Before I begin, I want to point out that this:
I think this is because harassment issue (both IRL and the one described in the thread) is something that female players, sadly, encounter. Being a male player, your chances to find yourself in the same situation are almost non-existant. This is something that is not important for you, but important for them.
is unwelcome, and antithetical to a discussion. Yes, I am a male. Yes, males are much less likely to encounter harassment and assault, sexual or otherwise. But it happens, and no one here knows me or my story. And likely you never will. For now, suffice it to say that yes, I do have a dog in this fight. Dismissing someone's opinion because of their sex/gender is wrong.
Now, back to the subject matter.
I absolutely agree that harassment is an issue. I absolutely agree that if someone is uncomfortable with something, they should speak up. And I absolutely agree that if someone speaks up and then the behavior continues, it is harassment. And I don't want to belittle anyone's experiences that lead to them having the comfort zones that they have, like my experiences have been in the above quote.
However, for me and my wife, we have a scale when it comes to comfort level. We realize that we cannot control everyone's actions, and that some things will make for a better story, even if it's not how we want it to work out. We have soft lines, and we have hard lines. If something crosses a hard line, it's an instant report.

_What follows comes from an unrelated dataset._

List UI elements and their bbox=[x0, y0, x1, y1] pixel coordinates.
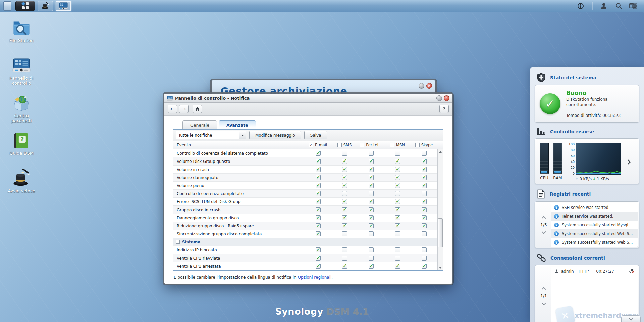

I had to do this just this past week. But some behaviors, we have to take a look and say "I don't like this. But does it cross a line I'm unwilling to let be crossed?"
Then, we have to decide what to do about the offending party. "They crossed this line. Do we report it, or just stay away from them?" Essentially. I personally try not to report anything I can either live with, or avoid, unless it crosses a hard line. I have a couple toons that even if I'm in deep RP, if they show up, I leave the area. If the behavior is totally OOC, like sending /t and such, obviously that can't be avoided, and must be reported.

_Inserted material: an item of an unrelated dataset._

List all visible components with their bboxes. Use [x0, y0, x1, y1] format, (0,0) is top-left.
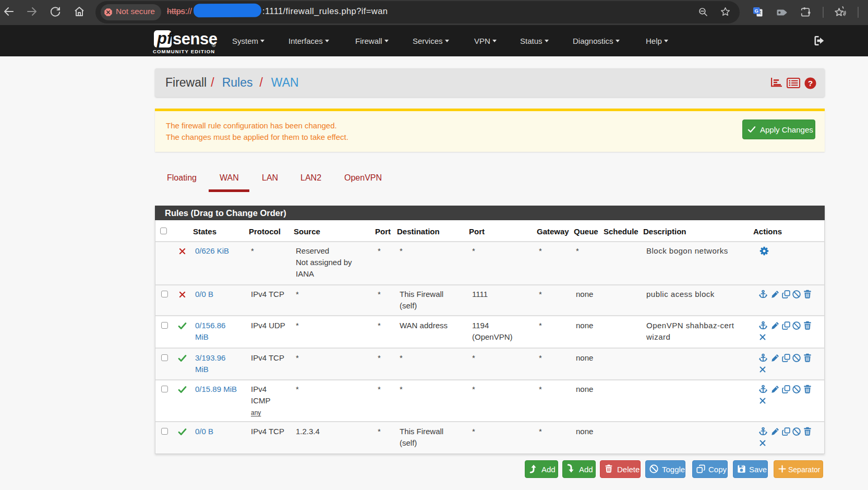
svg-text:?: ?: [808, 79, 813, 88]
svg-text:G: G: [755, 8, 758, 14]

The issue with flirting, is we have such a large gray area, that is subjective on both sides. Let me be clear.
Harassment isn't subjective, but
flirting is. A wink may or may not be flirting. A compliment may or may not be flirting. Even a grin or smirk may or may not be flirting. So, if we have a behavior that one takes as flirting, but the other person does not, we have created an issue. "I told him OOC to stop flirting, but he did it anyway", whereas, from the player's perspective there was no flirting. Rather than get rid of harassment, we have then created an atmosphere of hostility. And
that is what I'm trying to avoid here.
No one wants to have to think, "Is it ok if I do this action?" It should be clear what is ok and what is not. And that is the issue I have with flirting. Especially knowing myself, when I (both IC/IRL) have been told I was flirting when it was not my intent at all. I was on a college trip (Even though I was in my 30s) and my roommate was surprised to see me come to my room one night. He literally told me, "I thought you were going to be sleeping with x tonight". Here I was, a married man with three kids, just being nice to a woman, and evidently my whole class on my trip thought I was flirting with this girl who was ten years younger than I was. On top of that,
she thought I was going to spend the night with her. When I absolutely did not intend to send those signals.

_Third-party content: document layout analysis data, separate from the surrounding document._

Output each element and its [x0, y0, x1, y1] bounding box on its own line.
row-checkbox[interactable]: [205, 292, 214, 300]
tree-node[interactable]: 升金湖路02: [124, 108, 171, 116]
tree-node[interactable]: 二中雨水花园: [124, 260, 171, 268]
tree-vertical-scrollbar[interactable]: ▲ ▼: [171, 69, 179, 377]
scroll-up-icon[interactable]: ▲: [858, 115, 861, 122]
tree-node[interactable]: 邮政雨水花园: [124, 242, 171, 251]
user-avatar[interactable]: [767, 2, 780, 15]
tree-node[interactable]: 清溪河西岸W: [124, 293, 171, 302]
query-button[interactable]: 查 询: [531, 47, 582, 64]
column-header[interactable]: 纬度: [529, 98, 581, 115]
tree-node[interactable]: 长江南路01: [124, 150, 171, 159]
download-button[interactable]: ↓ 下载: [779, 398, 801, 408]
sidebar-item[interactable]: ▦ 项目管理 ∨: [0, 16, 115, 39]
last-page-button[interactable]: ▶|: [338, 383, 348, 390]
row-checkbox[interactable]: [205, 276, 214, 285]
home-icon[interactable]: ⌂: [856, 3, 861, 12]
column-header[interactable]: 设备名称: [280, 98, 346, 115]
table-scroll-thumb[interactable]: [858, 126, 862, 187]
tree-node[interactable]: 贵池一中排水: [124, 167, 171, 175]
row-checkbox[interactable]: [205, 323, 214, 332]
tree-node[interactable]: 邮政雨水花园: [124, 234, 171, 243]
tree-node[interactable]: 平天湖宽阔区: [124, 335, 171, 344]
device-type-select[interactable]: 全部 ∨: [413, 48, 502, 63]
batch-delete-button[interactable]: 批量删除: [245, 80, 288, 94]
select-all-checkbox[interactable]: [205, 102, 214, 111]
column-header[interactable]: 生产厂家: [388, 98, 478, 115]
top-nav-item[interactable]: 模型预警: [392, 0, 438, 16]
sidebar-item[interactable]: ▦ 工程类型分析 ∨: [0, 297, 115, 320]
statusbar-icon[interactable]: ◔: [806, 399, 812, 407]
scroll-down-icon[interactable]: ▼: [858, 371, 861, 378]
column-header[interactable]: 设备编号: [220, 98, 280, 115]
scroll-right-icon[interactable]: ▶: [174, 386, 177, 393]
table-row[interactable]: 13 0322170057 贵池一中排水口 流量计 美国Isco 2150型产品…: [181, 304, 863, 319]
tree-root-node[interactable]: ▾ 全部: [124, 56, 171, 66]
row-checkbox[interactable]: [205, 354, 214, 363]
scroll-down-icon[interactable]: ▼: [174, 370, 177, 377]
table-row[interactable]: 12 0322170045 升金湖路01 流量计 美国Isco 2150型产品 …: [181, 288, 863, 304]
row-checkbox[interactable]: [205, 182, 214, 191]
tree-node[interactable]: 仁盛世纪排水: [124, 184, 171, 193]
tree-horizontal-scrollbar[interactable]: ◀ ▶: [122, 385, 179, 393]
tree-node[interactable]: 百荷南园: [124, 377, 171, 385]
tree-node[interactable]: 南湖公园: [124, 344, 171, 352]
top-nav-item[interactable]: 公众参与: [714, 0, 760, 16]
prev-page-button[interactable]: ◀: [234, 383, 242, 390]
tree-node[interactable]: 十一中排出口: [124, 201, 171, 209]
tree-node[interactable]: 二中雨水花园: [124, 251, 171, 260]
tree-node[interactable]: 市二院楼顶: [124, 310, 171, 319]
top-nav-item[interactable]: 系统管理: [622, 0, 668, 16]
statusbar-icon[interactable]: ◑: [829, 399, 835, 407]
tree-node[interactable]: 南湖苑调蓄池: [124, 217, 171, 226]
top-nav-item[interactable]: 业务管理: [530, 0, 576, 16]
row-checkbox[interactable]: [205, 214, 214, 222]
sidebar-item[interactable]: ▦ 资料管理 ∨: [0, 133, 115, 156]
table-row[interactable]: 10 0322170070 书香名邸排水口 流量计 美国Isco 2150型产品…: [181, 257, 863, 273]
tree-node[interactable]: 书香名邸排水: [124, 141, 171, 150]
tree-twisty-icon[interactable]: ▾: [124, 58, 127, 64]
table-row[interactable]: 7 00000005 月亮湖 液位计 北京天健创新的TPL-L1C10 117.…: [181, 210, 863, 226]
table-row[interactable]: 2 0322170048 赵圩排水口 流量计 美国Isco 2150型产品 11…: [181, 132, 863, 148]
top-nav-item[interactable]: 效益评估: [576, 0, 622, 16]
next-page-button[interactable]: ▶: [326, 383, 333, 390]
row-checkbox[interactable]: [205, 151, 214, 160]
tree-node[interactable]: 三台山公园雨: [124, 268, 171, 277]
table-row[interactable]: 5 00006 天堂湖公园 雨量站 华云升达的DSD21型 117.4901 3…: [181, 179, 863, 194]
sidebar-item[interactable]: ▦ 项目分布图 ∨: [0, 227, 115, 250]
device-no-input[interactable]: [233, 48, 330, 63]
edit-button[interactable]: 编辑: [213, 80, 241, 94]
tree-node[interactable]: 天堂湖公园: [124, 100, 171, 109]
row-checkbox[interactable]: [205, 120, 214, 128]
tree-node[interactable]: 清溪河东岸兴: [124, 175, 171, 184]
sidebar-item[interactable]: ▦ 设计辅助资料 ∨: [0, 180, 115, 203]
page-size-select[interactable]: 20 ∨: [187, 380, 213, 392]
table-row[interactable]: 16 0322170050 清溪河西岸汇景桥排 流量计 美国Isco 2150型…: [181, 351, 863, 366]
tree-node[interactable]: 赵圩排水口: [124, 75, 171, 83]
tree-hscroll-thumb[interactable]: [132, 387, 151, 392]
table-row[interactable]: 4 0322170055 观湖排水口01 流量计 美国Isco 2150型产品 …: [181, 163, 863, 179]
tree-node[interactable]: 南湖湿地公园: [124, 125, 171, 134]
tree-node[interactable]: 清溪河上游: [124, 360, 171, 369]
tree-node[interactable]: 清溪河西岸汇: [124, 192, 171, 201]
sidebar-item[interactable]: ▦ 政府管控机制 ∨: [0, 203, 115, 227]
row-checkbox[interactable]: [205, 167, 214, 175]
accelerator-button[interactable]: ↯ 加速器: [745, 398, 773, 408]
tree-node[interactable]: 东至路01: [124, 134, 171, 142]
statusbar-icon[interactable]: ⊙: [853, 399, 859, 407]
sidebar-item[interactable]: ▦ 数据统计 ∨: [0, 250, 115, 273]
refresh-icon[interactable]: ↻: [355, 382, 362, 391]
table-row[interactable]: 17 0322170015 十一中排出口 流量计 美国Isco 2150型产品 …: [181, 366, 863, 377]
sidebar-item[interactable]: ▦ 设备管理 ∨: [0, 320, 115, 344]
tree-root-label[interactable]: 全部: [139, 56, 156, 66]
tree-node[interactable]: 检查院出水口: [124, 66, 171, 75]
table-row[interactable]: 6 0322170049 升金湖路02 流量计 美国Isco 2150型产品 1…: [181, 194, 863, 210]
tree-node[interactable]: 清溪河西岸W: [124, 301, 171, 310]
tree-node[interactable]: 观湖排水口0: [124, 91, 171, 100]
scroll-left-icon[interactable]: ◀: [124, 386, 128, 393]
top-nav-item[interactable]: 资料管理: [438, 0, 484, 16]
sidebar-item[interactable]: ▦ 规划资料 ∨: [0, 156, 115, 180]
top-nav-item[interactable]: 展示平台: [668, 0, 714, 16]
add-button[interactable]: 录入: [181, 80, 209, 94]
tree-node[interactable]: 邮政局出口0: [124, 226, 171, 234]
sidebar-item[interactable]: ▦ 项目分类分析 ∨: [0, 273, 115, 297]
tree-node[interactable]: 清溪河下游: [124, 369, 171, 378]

So yes. Flirting is a volatile subject for me when people try to make it an objective line. Because what one person believes is flirting may not be intended. So, even if told OOCly, "Don't flirt with my toon, it makes me uncomfortable", we are now opening the doors to many "he said, she said" moments if we try to report it as harassment, rather than just avoiding the offender, assuming that the behavior continues purely IC.
Hopefully my point now is a lot clearer, and people will read the whole thing.